Six of the last nine years had more burned acres than in any year between 1960 and 2003.
We constructed the charts below from statistics provided by the National Interagency Fire Center and the Alaska Division of Forestry, through November 22, 2012. While the numbers above include stats for the state of Alaska, the figures below do not include that state because fire management in Alaska is an entirely different animal. Some fires there are not suppressed at all, and many of them are only managed in a limited fashion. The number of acres burned in Alaska can vary widely, for example from 43,965 in 1995 to 6,645,978 in 2004. If you are going to analyze trends, we determined it is best to separate Alaska from the lower 49 states. While stats for the entire United States go back to 1960, it appears that the numbers prior to 1986 are suspect, perhaps as a result of a change in 1982 in the way the statistics were collected. We were able to find numbers for Alaska going back to 1990.
The average size of fires can tell you more than the raw number of fires or acres, because it can reflect changes in climate, or how the fires were managed or suppressed, such as the number of firefighters available, budget cuts or increases, or changes in the number of air tankers available (from 44 in early 2002 to 9 in 2012).
The number of wildfires has been decreasing, while the average size has been increasing rapidly.

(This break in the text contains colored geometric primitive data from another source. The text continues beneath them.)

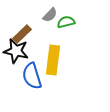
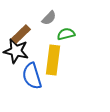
gray semicircle: moved 1 px left, 3 px down
green semicircle: moved 12 px down
brown rectangle: moved 1 px left
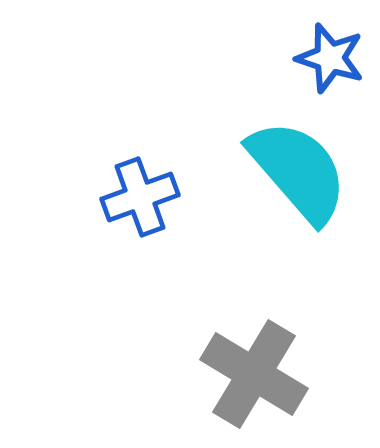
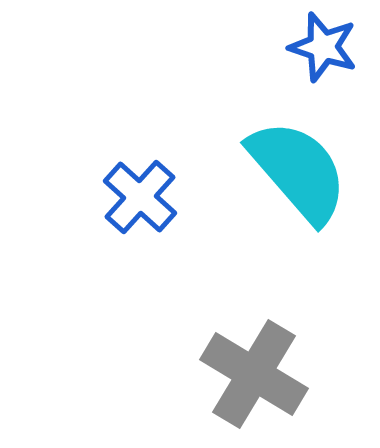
blue star: moved 7 px left, 11 px up
blue cross: rotated 28 degrees counterclockwise
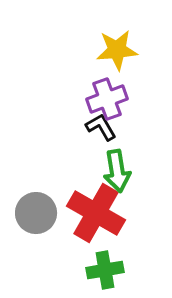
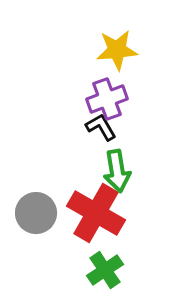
green cross: rotated 24 degrees counterclockwise
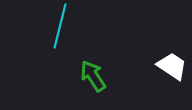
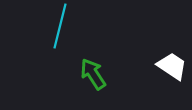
green arrow: moved 2 px up
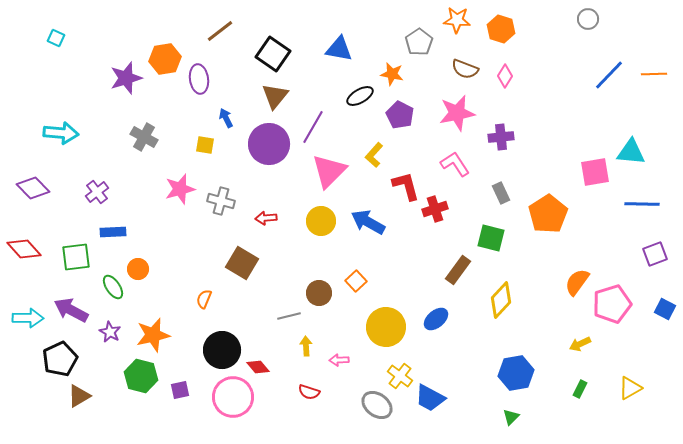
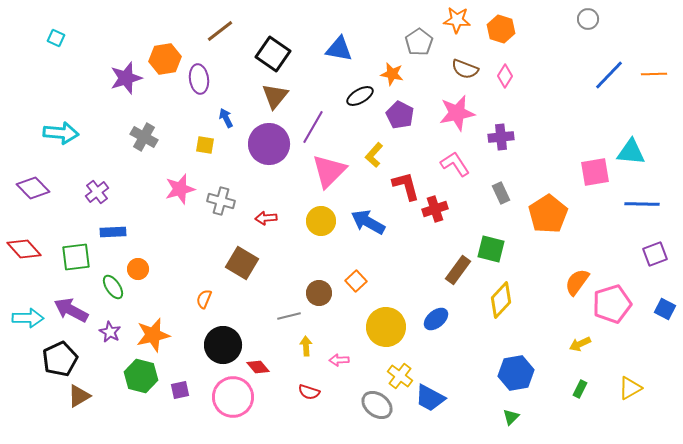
green square at (491, 238): moved 11 px down
black circle at (222, 350): moved 1 px right, 5 px up
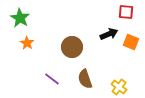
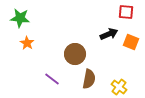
green star: rotated 24 degrees counterclockwise
brown circle: moved 3 px right, 7 px down
brown semicircle: moved 4 px right; rotated 150 degrees counterclockwise
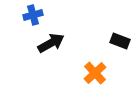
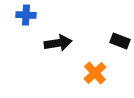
blue cross: moved 7 px left; rotated 18 degrees clockwise
black arrow: moved 7 px right; rotated 20 degrees clockwise
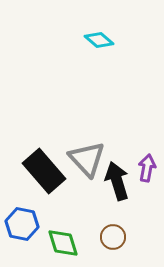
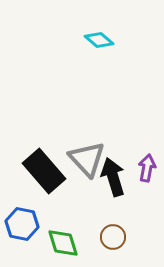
black arrow: moved 4 px left, 4 px up
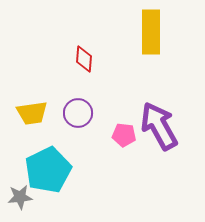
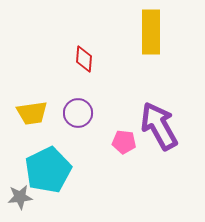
pink pentagon: moved 7 px down
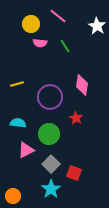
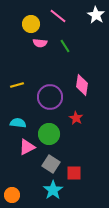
white star: moved 1 px left, 11 px up
yellow line: moved 1 px down
pink triangle: moved 1 px right, 3 px up
gray square: rotated 12 degrees counterclockwise
red square: rotated 21 degrees counterclockwise
cyan star: moved 2 px right, 1 px down
orange circle: moved 1 px left, 1 px up
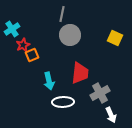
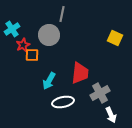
gray circle: moved 21 px left
orange square: rotated 24 degrees clockwise
cyan arrow: rotated 42 degrees clockwise
white ellipse: rotated 10 degrees counterclockwise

We set another record in 2012 for the average size of a wildfire in the lower 49 states. In fact the previous record set only last year of 114 acres per fire was completely blown away by 48 percent, increasing to 165 acres per fire in 2012.
The bottom line
Whatever the reason is for having larger fires and burning more acres, the wildfire suppression paradigm we have been using for the last decade has become obsolete and we need to try something different. The declining budgets we have been seeing over the last several years are obviously not the answer. Neither is attempting to fight fires “on the cheap”.